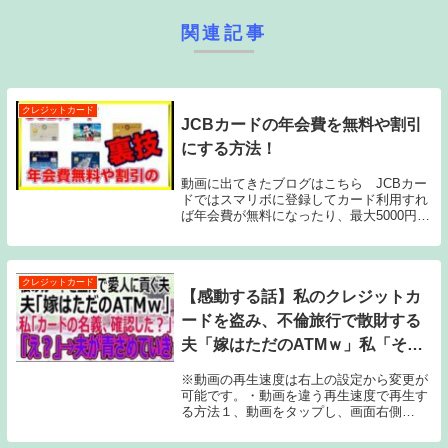
関連記事
クレジットカード
JCBカードの年会費を無料や割引
にする方法！
動画に出てきたブログはこちら JCBカー
ドではスマリボに登録してカード利用すれ
ば年会費が無料になったり、最大5000円割
引になったりと特典があるのですが、リボ
をできるだけ短期間でこの優遇を受ける方
法をご紹介しています。▼チャンネル登録
よろし...
クレジットカード
【感動する話】私のクレジットカ
ードを盗み、不倫旅行で散財する
夫「嫁はただのATMｗ」私「その
カード、私の名義じゃないけど」
※動画の再生速度は右上の設定から変更が
夫「え？」→夫が顔面蒼白に
可能です。・動画を違う再生速度で再生す
る方法１、動画をタップし、画面右側
【スカッと】【修羅場】
の“︙”か“⚙”をタップします。２、 をタッ
プします。３、動画を再生する速度を選択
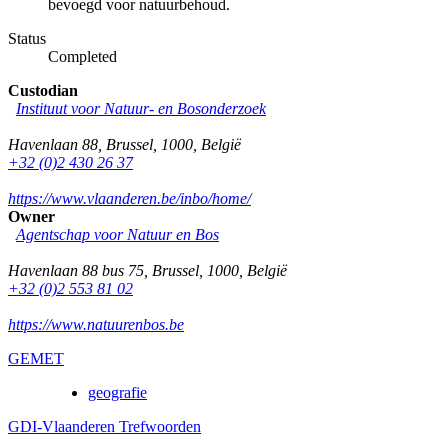
bevoegd voor natuurbehoud.
Status
Completed
Custodian
Instituut voor Natuur- en Bosonderzoek
Havenlaan 88
,
Brussel
,
1000
,
België
+32 (0)2 430 26 37
https://www.vlaanderen.be/inbo/home/
Owner
Agentschap voor Natuur en Bos
Havenlaan 88 bus 75
,
Brussel
,
1000
,
België
+32 (0)2 553 81 02
https://www.natuurenbos.be
GEMET
geografie
GDI-Vlaanderen Trefwoorden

----------

Return all the material exactly, skipping pictures.

関連記事
クレジットカード
JCBカードの年会費を無料や割引
にする方法！
動画に出てきたブログはこちら JCBカー
ドではスマリボに登録してカード利用すれ
ば年会費が無料になったり、最大5000円割
引になったりと特典があるのですが、リボ
をできるだけ短期間でこの優遇を受ける方
法をご紹介しています。▼チャンネル登録
よろし...
クレジットカード
【感動する話】私のクレジットカ
ードを盗み、不倫旅行で散財する
夫「嫁はただのATMｗ」私「その
カード、私の名義じゃないけど」
※動画の再生速度は右上の設定から変更が
夫「え？」→夫が顔面蒼白に
可能です。・動画を違う再生速度で再生す
る方法１、動画をタップし、画面右側
【スカッと】【修羅場】
の“︙”か“⚙”をタップします。２、 をタッ
プします。３、動画を再生する速度を選択
bevoegd voor natuurbehoud.
Status
Completed
Custodian
Instituut voor Natuur- en Bosonderzoek
Havenlaan 88
,
Brussel
,
1000
,
België
+32 (0)2 430 26 37
https://www.vlaanderen.be/inbo/home/
Owner
Agentschap voor Natuur en Bos
Havenlaan 88 bus 75
,
Brussel
,
1000
,
België
+32 (0)2 553 81 02
https://www.natuurenbos.be
GEMET
geografie
GDI-Vlaanderen Trefwoorden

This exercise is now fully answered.